The “solution” that I have proposed here is one extreme example how Social Security, if we insist on keeping it as it is today, can be “saved.”

How about raising your taxes to get the same amount of payout at retirement?

How about leaving your taxes the same but requiring that you pay them for a longer period of time, raising the retirement age to collect?

Can you imagine getting a call from your bank that they have run out of money so in order to save your CD they have to cut the interest rate on it in half? Or that you can’t cash in your one year CD for another two years?
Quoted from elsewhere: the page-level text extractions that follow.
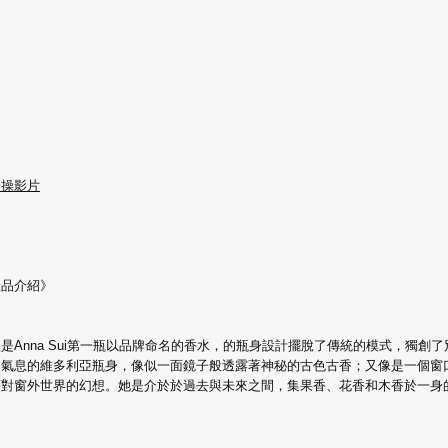
身操影片
產品介紹》
是Anna Sui第一瓶以品牌命名的香水，的瓶身設計擺脫了傳統的模式，獨創了
尚氣息的維多利亞瓶身，像似一面鏡子般透露著神秘的古色古香；又像是一個窗
著對窗外世界的幻想。她是介於於過去與未來之間，集果香、花香和木香於一身
。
If you wouldn’t tolerate this from your bank, why would you tolerate it from your government? Is it any sad wonder that the credit rating of our government bonds have been cut? You can’t trust the people in charge.

So what about Texas Governor Rick Perry’s claim that Social Security is a “lie” and a “Ponzi scheme”?

He’s right on both counts. Americans should be singing hallelujah that we have at least one politician not afraid to tell the truth.

This isn’t about ideology. It’s about arithmetic.

You can’t hear too many times that, despite what many still think, Social Security isn’t any kind of investment plan, and there is no account that you’re paying into that is yours.

Social Security is simply about current workers paying a tax that is used to make payouts to current retirees.

Regardless of what you think about the idea, it was viable long ago when the size of the program was much smaller, the tax much lower, there were many more working Americans per retiree than today, and when life spans were much shorter.

When Social Security was enacted in 1935, the tax was 2 percent compared to 12.4 percent today, there were over 45 people working for every retiree compared to a 3-1 ratio today, and life expectancy then was 60 compared to 78 today.

Because of these changing realities, projections show that the system as it currently stands will be short some $20 trillion in meeting future obligations.

Any claim that Social Security will continue to work is simply a lie, as Rick Perry says. Some 76 percent of Americans between 18 and 34 apparently agree, because they say they don’t expect anything from the system when they retire.

Businesses survive in free markets because the world changes every day and they constantly change and adjust. But government programs are frozen in time. It’s why capitalism works and socialism doesn’t.

Businesses in free markets also survive because they compete to deliver good products to consumers. Shouldn’t Americans have a choice about where to put the 12.4 percent of their wages they pay in payroll taxes?

If Americans prefer getting negative returns on what they pay in order to save an unworkable government system, we deserve the mediocre, second rate nation we are becoming.

But I don’t think most want this. It’s why we need politicians with the courage to tell the truth and citizens with the courage to be free.